From the first record through the last, copy each one exactly.

= = = =

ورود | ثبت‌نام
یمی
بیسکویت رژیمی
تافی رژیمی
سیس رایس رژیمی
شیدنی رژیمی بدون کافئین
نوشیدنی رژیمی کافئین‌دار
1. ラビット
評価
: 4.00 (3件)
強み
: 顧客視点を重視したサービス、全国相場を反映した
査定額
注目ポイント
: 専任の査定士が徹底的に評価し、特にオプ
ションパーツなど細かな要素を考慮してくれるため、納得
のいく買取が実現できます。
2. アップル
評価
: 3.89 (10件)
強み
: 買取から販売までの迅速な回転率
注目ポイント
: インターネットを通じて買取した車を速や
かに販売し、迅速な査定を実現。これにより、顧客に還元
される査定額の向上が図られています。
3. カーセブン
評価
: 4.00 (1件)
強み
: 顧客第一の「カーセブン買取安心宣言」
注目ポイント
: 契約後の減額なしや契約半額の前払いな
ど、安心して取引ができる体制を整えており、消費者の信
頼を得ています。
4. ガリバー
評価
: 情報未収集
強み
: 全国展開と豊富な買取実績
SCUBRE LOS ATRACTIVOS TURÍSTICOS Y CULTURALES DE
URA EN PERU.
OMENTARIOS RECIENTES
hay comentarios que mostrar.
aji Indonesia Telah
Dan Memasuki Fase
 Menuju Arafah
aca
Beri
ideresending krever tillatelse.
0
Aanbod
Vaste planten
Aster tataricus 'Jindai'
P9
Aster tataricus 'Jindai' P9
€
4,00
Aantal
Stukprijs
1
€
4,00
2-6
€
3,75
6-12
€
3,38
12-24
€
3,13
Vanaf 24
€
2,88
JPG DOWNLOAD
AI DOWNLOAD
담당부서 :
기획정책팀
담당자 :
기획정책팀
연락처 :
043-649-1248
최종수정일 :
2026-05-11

= = = =

__Expected answer__:
ورود | ثبت‌نام
یمی
بیسکویت رژیمی
تافی رژیمی
سیس رایس رژیمی
شیدنی رژیمی بدون کافئین
نوشیدنی رژیمی کافئین‌دار
1. ラビット
評価
: 4.00 (3件)
強み
: 顧客視点を重視したサービス、全国相場を反映した
査定額
注目ポイント
: 専任の査定士が徹底的に評価し、特にオプ
ションパーツなど細かな要素を考慮してくれるため、納得
のいく買取が実現できます。
2. アップル
評価
: 3.89 (10件)
強み
: 買取から販売までの迅速な回転率
注目ポイント
: インターネットを通じて買取した車を速や
かに販売し、迅速な査定を実現。これにより、顧客に還元
される査定額の向上が図られています。
3. カーセブン
評価
: 4.00 (1件)
強み
: 顧客第一の「カーセブン買取安心宣言」
注目ポイント
: 契約後の減額なしや契約半額の前払いな
ど、安心して取引ができる体制を整えており、消費者の信
頼を得ています。
4. ガリバー
評価
: 情報未収集
強み
: 全国展開と豊富な買取実績
SCUBRE LOS ATRACTIVOS TURÍSTICOS Y CULTURALES DE
URA EN PERU.
OMENTARIOS RECIENTES
hay comentarios que mostrar.
aji Indonesia Telah
Dan Memasuki Fase
 Menuju Arafah
aca
Beri
ideresending krever tillatelse.
0
Aanbod
Vaste planten
Aster tataricus 'Jindai'
P9
Aster tataricus 'Jindai' P9
€
4,00
Aantal
Stukprijs
1
€
4,00
2-6
€
3,75
6-12
€
3,38
12-24
€
3,13
Vanaf 24
€
2,88
JPG DOWNLOAD
AI DOWNLOAD
담당부서 :
기획정책팀
담당자 :
기획정책팀
연락처 :
043-649-1248
최종수정일 :
2026-05-11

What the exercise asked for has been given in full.